§ **Task**:
For the entries below, state how many lines contain the string "security". Add nothing else.

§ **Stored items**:
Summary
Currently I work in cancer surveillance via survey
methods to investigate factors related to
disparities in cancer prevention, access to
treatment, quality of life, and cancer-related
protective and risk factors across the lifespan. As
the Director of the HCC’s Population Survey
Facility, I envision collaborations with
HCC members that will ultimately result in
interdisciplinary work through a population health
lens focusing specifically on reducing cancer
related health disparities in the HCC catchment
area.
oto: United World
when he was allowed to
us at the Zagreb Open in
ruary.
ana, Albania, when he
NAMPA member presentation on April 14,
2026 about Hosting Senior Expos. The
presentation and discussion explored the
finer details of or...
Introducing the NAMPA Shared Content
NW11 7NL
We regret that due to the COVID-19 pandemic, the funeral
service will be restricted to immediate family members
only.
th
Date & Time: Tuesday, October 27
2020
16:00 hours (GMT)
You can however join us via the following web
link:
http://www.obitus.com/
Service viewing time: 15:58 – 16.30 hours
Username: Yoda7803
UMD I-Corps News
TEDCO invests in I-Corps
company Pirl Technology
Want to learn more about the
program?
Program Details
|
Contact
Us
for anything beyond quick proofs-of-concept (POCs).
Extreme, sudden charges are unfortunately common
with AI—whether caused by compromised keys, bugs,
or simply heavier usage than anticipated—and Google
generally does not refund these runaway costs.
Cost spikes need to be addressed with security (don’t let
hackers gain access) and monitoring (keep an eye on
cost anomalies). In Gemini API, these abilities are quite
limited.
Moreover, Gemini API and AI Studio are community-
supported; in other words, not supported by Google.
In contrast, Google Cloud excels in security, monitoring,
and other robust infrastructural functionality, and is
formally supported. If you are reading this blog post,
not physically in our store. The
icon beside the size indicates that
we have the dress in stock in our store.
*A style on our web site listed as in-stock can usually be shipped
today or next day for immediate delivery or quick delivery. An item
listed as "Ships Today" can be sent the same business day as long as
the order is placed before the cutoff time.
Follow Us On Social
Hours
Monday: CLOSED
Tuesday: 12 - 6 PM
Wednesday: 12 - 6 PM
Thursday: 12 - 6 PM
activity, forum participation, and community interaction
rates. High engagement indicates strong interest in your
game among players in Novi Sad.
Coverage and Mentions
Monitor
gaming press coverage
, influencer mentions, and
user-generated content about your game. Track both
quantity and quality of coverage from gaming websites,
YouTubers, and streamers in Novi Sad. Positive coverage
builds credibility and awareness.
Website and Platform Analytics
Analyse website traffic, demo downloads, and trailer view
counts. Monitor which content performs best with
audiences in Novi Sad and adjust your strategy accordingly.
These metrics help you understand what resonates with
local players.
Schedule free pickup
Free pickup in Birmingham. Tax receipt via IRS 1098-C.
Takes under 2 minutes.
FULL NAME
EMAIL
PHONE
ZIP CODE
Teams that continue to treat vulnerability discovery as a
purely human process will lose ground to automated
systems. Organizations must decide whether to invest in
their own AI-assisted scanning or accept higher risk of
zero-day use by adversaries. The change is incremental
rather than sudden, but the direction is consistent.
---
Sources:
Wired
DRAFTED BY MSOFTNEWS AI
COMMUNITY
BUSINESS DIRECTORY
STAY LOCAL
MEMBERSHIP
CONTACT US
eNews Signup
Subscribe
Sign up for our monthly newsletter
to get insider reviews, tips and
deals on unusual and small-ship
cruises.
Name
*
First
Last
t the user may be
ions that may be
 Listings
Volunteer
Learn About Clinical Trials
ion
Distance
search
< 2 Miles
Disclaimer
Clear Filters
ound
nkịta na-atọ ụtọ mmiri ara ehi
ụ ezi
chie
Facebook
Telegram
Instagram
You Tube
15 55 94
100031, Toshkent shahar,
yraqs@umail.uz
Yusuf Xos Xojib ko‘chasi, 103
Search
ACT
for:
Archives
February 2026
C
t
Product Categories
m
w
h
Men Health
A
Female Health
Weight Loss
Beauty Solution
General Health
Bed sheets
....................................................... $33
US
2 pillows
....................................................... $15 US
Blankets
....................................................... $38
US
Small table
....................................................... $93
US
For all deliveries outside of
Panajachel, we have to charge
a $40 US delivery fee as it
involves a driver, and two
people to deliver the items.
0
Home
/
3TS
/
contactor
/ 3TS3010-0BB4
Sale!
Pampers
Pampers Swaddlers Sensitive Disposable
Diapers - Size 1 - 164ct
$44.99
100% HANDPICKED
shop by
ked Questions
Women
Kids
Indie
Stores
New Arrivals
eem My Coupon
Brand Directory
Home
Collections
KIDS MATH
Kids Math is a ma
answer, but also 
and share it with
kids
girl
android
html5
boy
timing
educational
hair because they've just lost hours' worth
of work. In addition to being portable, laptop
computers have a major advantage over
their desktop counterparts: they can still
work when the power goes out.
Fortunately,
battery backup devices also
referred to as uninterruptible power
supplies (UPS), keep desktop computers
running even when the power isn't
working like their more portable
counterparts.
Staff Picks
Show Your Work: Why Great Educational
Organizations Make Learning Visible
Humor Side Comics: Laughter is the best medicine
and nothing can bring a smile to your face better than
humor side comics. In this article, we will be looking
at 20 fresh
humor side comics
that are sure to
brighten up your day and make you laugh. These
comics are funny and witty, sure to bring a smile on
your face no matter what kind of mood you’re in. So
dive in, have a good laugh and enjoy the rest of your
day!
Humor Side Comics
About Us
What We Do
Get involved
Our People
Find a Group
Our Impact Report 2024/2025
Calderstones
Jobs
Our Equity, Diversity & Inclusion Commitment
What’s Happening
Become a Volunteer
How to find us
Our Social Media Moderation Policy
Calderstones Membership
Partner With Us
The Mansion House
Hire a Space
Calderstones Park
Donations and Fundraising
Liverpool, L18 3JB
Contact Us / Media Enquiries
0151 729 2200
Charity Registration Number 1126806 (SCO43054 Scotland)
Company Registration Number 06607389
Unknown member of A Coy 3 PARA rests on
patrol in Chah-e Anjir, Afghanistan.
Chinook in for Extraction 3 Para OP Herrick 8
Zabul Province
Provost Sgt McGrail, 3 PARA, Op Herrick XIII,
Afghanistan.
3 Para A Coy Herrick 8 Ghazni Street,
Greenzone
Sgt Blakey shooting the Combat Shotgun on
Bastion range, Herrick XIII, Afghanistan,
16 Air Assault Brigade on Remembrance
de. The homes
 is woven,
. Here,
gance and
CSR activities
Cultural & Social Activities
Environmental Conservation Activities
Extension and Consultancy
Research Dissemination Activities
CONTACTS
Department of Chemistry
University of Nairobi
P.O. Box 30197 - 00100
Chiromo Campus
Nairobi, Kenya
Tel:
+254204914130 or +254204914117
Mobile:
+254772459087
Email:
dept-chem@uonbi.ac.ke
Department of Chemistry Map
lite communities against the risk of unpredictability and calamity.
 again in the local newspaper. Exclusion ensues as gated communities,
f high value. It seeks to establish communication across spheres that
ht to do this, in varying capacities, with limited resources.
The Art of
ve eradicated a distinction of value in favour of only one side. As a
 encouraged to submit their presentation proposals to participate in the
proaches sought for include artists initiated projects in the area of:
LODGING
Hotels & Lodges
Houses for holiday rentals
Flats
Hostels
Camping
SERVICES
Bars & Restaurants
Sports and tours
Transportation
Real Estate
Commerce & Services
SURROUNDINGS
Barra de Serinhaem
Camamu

§ **Exercise output**:
2